Survie

Les infortunes de l’or bleu

Publié le 14 janvier 2005 - Survie

L’Humanité, France, 14 janvier 2005.

Sous la pression exercée par les organisations syndicales, Suez est évincé de Bolivie et sanctionné en Argentine pour sa gestion de l’eau.

Les entreprises étrangères, notamment françaises, en Amérique du Sud ne sont pas à la fête. En Bolivie, la pression exercée par les - organisations sociales a contraint le gouvernement du président Carlos Mesa d’annoncer son intention d’annuler le contrat de la filiale de Suez, Aguas del Illimani, présente à La Paz et El Alto. L’éviction de la filiale d’eau de Suez, montrée du doigt pour ses tarifs abusifs, est l’une des principales exigences des habitants d’El Alto, en grève illimitée depuis lundi. Les comités de quartier réclamaient dans le même temps l’annulation du décret relevant le prix des carburants ainsi que la nationalisation du gaz et du pétrole.

Suez Environnement, dépendant de la Lyonnaise des eaux, tout en parlant de « rupture abusive », a fait savoir mercredi qu’elle n’avait reçu aucune notification officielle de la décision de l’annulation de son contrat, considérant au contraire avoir rempli ses engagements, entre autres en matière de tarification, la plus basse du pays, selon le groupe.

Ce bras de fer autour de la gestion de l’eau n’est pas isolé. En Bolivie, il y a maintenant six ans, la privatisation des services de l’eau de la ville de Cochabamba avait déjà provoqué des manifestations populaires après le contrat passé avec la multinationale américaine Bechtel Corp afin de soustraire ces services aux appétits commerciaux.

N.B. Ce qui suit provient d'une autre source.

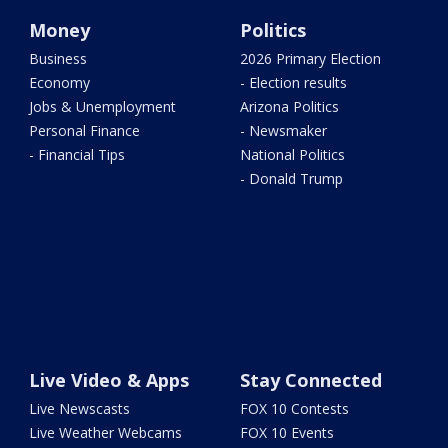
Money
Politics
Business
2026 Primary Election
Economy
- Election results
Jobs & Unemployment
Arizona Politics
Personal Finance
- Newsmaker
- Financial Tips
National Politics
- Donald Trump
Live Video & Apps
Stay Connected
Live Newscasts
FOX 10 Contests
Live Weather Webcams
FOX 10 Events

En Argentine, plusieurs coupures d’eau touchant ces derniers jours Buenos Aires et sa banlieue ont réactualisé les vives critiques formulées depuis plus de deux ans à l’égard d’Aguas Argentinas, et de son actionnaire Suez. Mardi Buenos Aires a annoncé son intention d’appliquer des amendes à plusieurs entreprises françaises, Suez et EDF, espagnole, Endesa, ainsi qu’à l’américaine AES Corp. Motif invoqué : les coupures de service constatées en cette période estivale dans l’approvisionnement en eau et en électricité. Lors d’une conférence de presse le ministre de la Planification, - Julio de Vido, a démenti que ces amendes (500 000 euros pour Suez, 100 000 euros pour la filiale d’EDF, Edenor) puissent compromettre la prochaine rencontre du président Nestor Kirchner avec Jacques Chirac, le 20 janvier, à Paris. Toutefois cette affaire intervient dans un contexte de fortes tensions entre le gouvernement argentin et le groupe français. Celui-ci - réclame une hausse de tarifs, alors que la monnaie argentine a perdu près de 70 % de sa valeur, et inacceptable pour l’Argentine dont la moitié de la population a sombré sous le seuil de pauvreté - depuis trois ans. Le groupe français a porté plainte - devant le tribunal international d’arbitrage de la Banque mondiale. En attendant l’aboutissement de ce recours et de l’intense activité de - lobbying exercée par les groupes ayant des intérêts dans les services publics, nombreux sont ceux qui, en Argentine, réclament aujourd’hui un retour à une gestion publique de l’or bleu.